Isolation-based Anomaly Detection

Anomalies are data points that are few and different. As a result of these properties, we show that, anomalies are susceptible to a mechanism called isolation. This paper proposes a method called Isolation Forest (iForest) which detects anomalies purely based on the concept of isolation without employing any distance or density measure - fundamentally different from all existing methods.

As a result, iForest is able to exploit subsampling (i) to achieve a low linear time-complexity and a small memory-requirement, and (ii) to deal with the effects of swamping and masking effectively. Our empirical evaluation shows that iForest outperforms ORCA, one-class SVM, LOF and Random Forests in terms of AUC, processing time, and it is robust against masking and swamping effects. iForest also works well in high dimensional problems containing a large number of irrelevant attributes, and when anomalies are not available in training sample.

  1. 1. INTRODUCTION

Anomalies are data patterns that have different data characteristics from normal instances.
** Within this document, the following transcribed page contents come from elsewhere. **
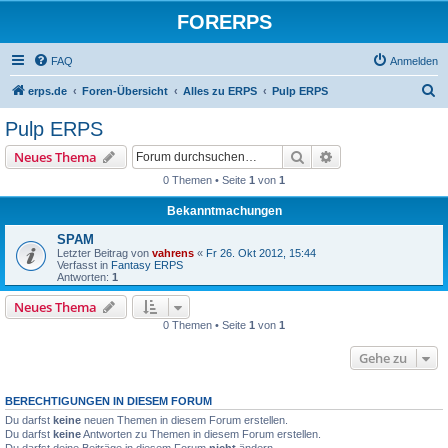
FORERPS
FAQ
Anmelden
S
erps.de
Foren-Übersicht
Alles zu ERPS
Pulp ERPS
u
Pulp ERPS
c
Suche
Erweiterte Suche
Neues Thema
h
0 Themen • Seite
1
von
1
e
Bekanntmachungen
SPAM
Letzter Beitrag von
vahrens
«
Fr 26. Okt 2012, 15:44
Verfasst in
Fantasy ERPS
Antworten:
1
Neues Thema
0 Themen • Seite
1
von
1
Gehe zu
BERECHTIGUNGEN IN DIESEM FORUM
Du darfst
keine
neuen Themen in diesem Forum erstellen.
Du darfst
keine
Antworten zu Themen in diesem Forum erstellen.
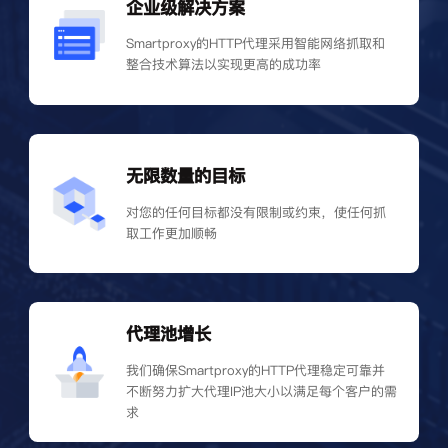
企业级解决方案
Smartproxy的HTTP代理采用智能网络抓取和
整合技术算法以实现更高的成功率
无限数量的目标
对您的任何目标都没有限制或约束，使任何抓
取工作更加顺畅
代理池增长
我们确保Smartproxy的HTTP代理稳定可靠并
不断努力扩大代理IP池大小以满足每个客户的需
求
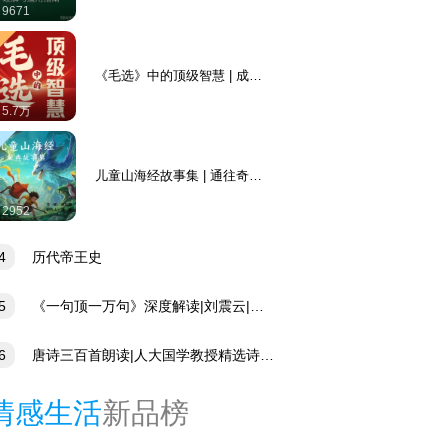
9671
《毛选》中的顶级智慧 | 成事
思维 | 毛泽东选集
5.7万
儿童山海经故事集 | 通往奇幻
世界的大门
2952
4
历代帝王史
5
《一句顶一万句》深度解读|刘震云|咸
玩笑|豆瓣高分
6
唐诗三百首朗读|人大国学教授精选诗词
析|诗歌名篇经典诵读
情感生活
新品榜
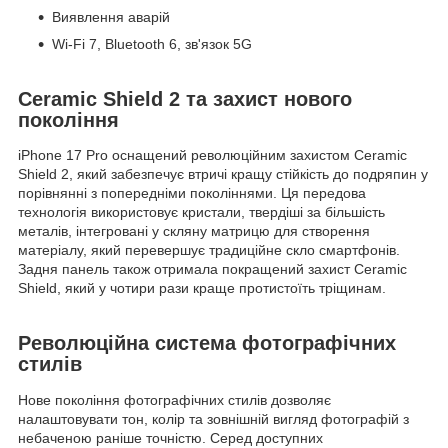
Виявлення аварій
Wi-Fi 7, Bluetooth 6, зв'язок 5G
Ceramic Shield 2 та захист нового
покоління
iPhone 17 Pro оснащений революційним захистом Ceramic
Shield 2, який забезпечує втричі кращу стійкість до подряпин у
порівнянні з попередніми поколіннями. Ця передова
технологія використовує кристали, твердіші за більшість
металів, інтегровані у скляну матрицю для створення
матеріалу, який перевершує традиційне скло смартфонів.
Задня панель також отримала покращений захист Ceramic
Shield, який у чотири рази краще протистоїть тріщинам.
Революційна система фотографічних
стилів
Нове покоління фотографічних стилів дозволяє
налаштовувати тон, колір та зовнішній вигляд фотографій з
небаченою раніше точністю. Серед доступних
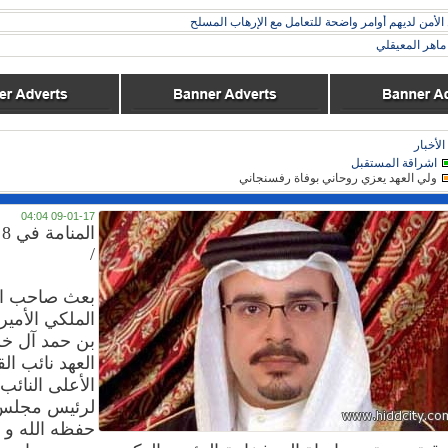
 الأمن لديهم أوامر واضحة للتعامل مع الإرهاب المسلح
اهر المعيقلي
الأخبار
اشراقة المستقبل
ولي العهد يعزي روحاني بوفاة رفسنجاني
09-01-17 04:04
ا
/
بعث صاحب ا
الملكي الأمي
بن حمد آل خل
العهد نائب الق
الأعلى النائب 
لرئيس مجلس 
حفظه الله و 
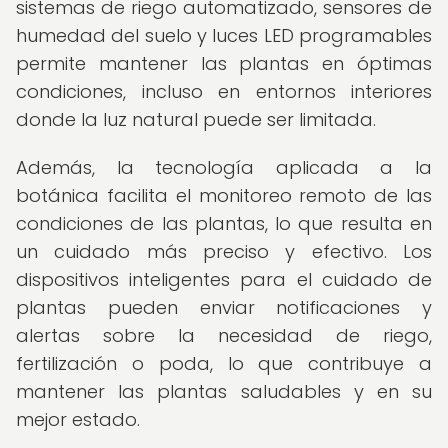
sistemas de riego automatizado, sensores de
humedad del suelo y luces LED programables
permite mantener las plantas en óptimas
condiciones, incluso en entornos interiores
donde la luz natural puede ser limitada.
Además, la tecnología aplicada a la
botánica facilita el monitoreo remoto de las
condiciones de las plantas, lo que resulta en
un cuidado más preciso y efectivo. Los
dispositivos inteligentes para el cuidado de
plantas pueden enviar notificaciones y
alertas sobre la necesidad de riego,
fertilización o poda, lo que contribuye a
mantener las plantas saludables y en su
mejor estado.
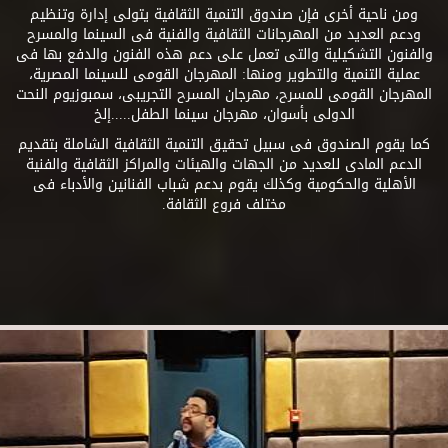
ومن ناحية أخرى فإن صندوق التنمية الثقافية يتولى إدارة وتنظيم
ودعم العديد من المهرجانات الثقافية والفنية فى السينما والمسرح
والفنون التشكيلية والتى تعمل على دعم هذه الفنون والدفع بها فى
عملية التنمية والتطوير ومنها: المهرجان القومى للسينما المصرية،
المهرجان القومى للمسرح، مهرجان المسرح التجريبى، سمبوزيوم النحت
الدولى بأسوان، مهرجان سينما الطفل.....إلخ
كما يقوم الصندوق فى سبيل تحقيق التنمية الثقافية الشاملة بتقديم
الدعم المادى للعديد من الجهات والهيئات والمراكز الثقافية والفنية
الأهلية والحكومية وكذلك يقوم بدعم شباب الفنانين والأدباء فى
مختلف فروع الثقافة.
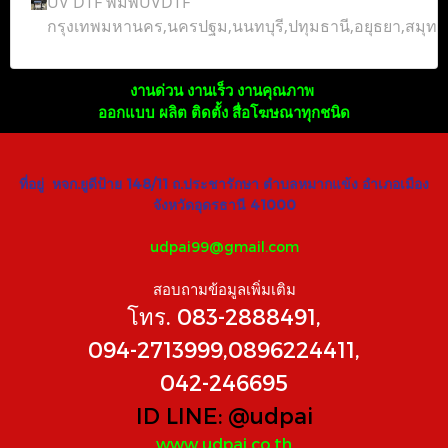
UV DTF พิมพ์UVDTF
กรุงเทพมหานคร,นครปฐม,นนทบุรี,ปทุมธานี,อยุธยา,สมุ
งานด่วน งานเร็ว งานคุณภาพ
ออกแบบ ผลิต ติดตั้ง สื่อโฆษณาทุกชนิด
ที่อยู่ หจก.ยูดีป้าย 148/11 ถ.ประชารักษา ตำบลหมากแข้ง อำเภอเมือง
จังหวัดอุดรธานี 41000
udpai99@gmail.com
สอบถามข้อมูลเพิ่มเติม
โทร. 083-2888491,
094-2713999,0896224411,
042-246695
ID LINE:
@udpai
www.udpai.co.th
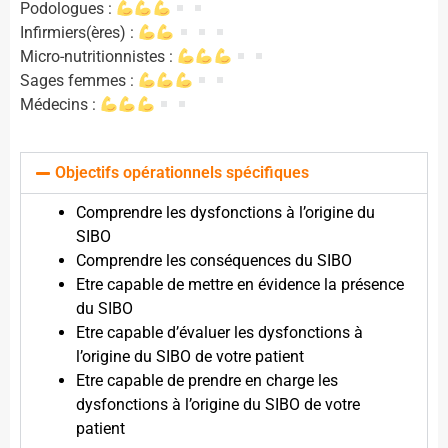
Podologues :
Infirmiers(ères) :
Micro-nutritionnistes :
Sages femmes :
Médecins :
Objectifs opérationnels spécifiques
Comprendre les dysfonctions à l’origine du
SIBO
Comprendre les conséquences du SIBO
Etre capable de mettre en évidence la présence
du SIBO
Etre capable d’évaluer les dysfonctions à
l’origine du SIBO de votre patient
Etre capable de prendre en charge les
dysfonctions à l’origine du SIBO de votre
patient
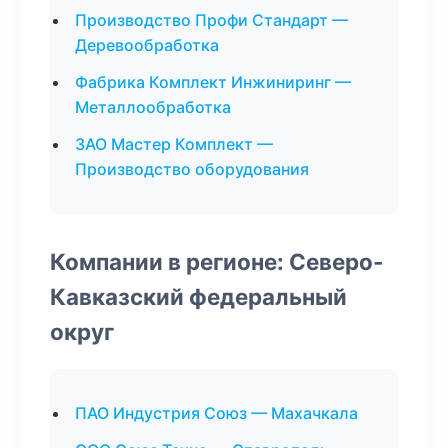
Производство Профи Стандарт —
Деревообработка
Фабрика Комплект Инжиниринг —
Металлообработка
ЗАО Мастер Комплект —
Производство оборудования
Компании в регионе: Северо-
Кавказский федеральный
округ
ПАО Индустрия Союз — Махачкала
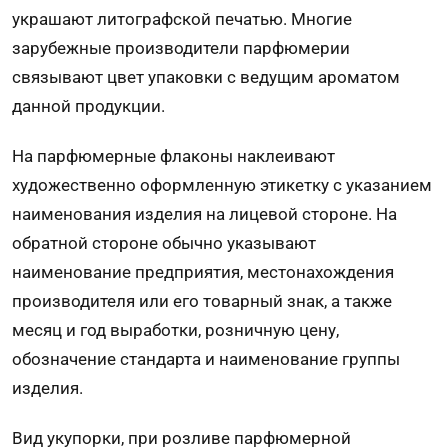
украшают литографской печатью. Многие
зарубежные производители парфюмерии
связывают цвет упаковки с ведущим ароматом
данной продукции.
На парфюмерные флаконы наклеивают
художественно оформленную этикетку с указанием
наименования изделия на лицевой стороне. На
обратной стороне обычно указывают
наименование предприятия, местонахождения
производителя или его товарный знак, а также
месяц и год выработки, розничную цену,
обозначение стандарта и наименование группы
изделия.
Вид укупорки, при розливе парфюмерной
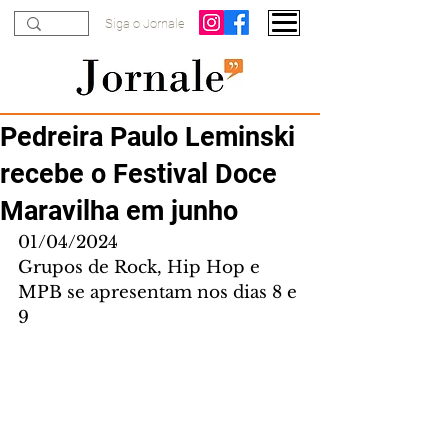
Siga o Jornale
Pedreira Paulo Leminski
recebe o Festival Doce
Maravilha em junho
01/04/2024
Grupos de Rock, Hip Hop e 
MPB se apresentam nos dias 8 e 
9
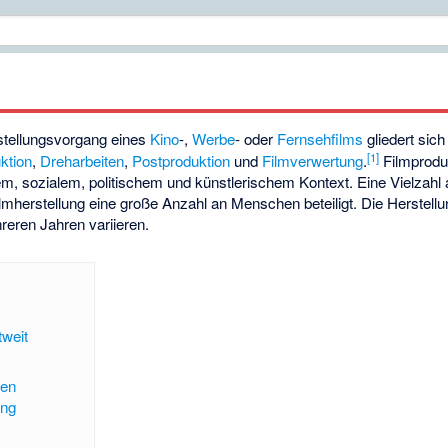
stellungsvorgang eines
Kino
-,
Werbe
- oder
Fernsehfilms
gliedert sich
[
1
]
ktion
,
Dreharbeiten
,
Postproduktion
und
Filmverwertung
.
Filmproduk
chem, sozialem, politischem und künstlerischem Kontext. Eine Vielzahl
ilmherstellung eine große Anzahl an Menschen beteiligt. Die Herstel
eren Jahren variieren.
tweit
sen
ung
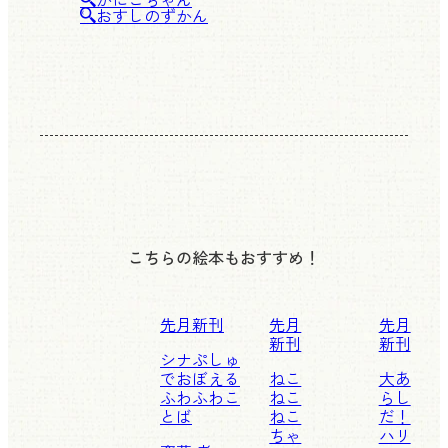
おすしのずかん
こちらの絵本もおすすめ！
先月新刊
先月
先月
新刊
新刊
シナぷしゅ
でおぼえる
ねこ
大あ
ふわふわこ
ねこ
らし
とば
ねこ
だ！
ちゃ
ハリ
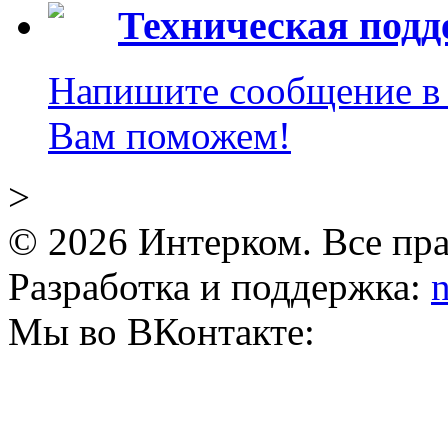
Техническая под
Напишите сообщение в 
Вам поможем!
>
© 2026 Интерком. Все пр
Разработка и поддержка:
n
Мы во ВКонтакте:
The ability to detect anomalies has significant relevance, and anomalies often provides critical and actionable information in various application domains. For example, anomalies in credit card transactions could signify fraudulent use of credit cards. An anomalous sport in an astronomy image could indicate the discovery of a new star. An unusual computer network traffic pattern could stand for an unauthorised access. These applications demand anomaly detection algorithms with high detection accuracy and fast execution.

Most existing anomaly detection approaches, including classification-based methods, Replicator Neural Network (RNN), one-class SVM and clustering-based methods, construct a profile of normal instances, then identify anomalies as those that do not conform to the normal profile. Their anomaly detection abilities are usually a ‘side-effect‘ or by-product of an algorithm originally designed for a purpose other than anomaly detection (such as classification or clustering). This leads to two major drawbacks: (i) these approaches are not optimized to detect anomalies - as a consequence, these approaches often under-perform resulting in too many false alarms (having normal instances identified as anomalies) or too few anomalies being detected; (ii) many existing methods are constrained to low dimensional data and small data size because of the legacy of their original algorithm.

This paper proposes a different approach that detects anomalies by isolating instances, without relying on any distance or density measure. To achieve this, our proposed method takes advantage of two quantitative properties of anomalies: i) they are the minority consisting of few instances, and ii) they have attribute-values that are very different from those of normal instances. In other words, anomalies are ‘few and different‘, which make them more susceptible to a mechanism we called Isolation. Isolation can be implemented by any means that separates instances. We opt to use a binary tree structure called isolation tree (iTree), which can be constructed effectively to isolate instances. Because of the susceptibility to isolation, anomalies are more likely to be isolated closer to the root of an iTree; whereas normal points are more likely to be isolated at the deeper end of an iTree. This forms the basis of our method to detect anomalies. Although, this is a very simple mechanism, we show in this paper that it is both effective an efficient in detecting anomalies.

The proposed method, called Isolation Forest (iForest), builds an ensemble of iTrees for a given data set; anomalies are those instances which have short average path lengths on the iTrees. There are two training parameters and one evaluation parameter in this method: the training parameters are the number of trees to build and subsampling size; the evaluation parameter is the tree height limit during evaluation. We show that iForest‘s detection accuracy converges quickly with a very small number of trees; it only requires a small subsampling size to achieve high detection accuracy with high efficiency; and the different height limits are used to cater for anomaly clusters of different density.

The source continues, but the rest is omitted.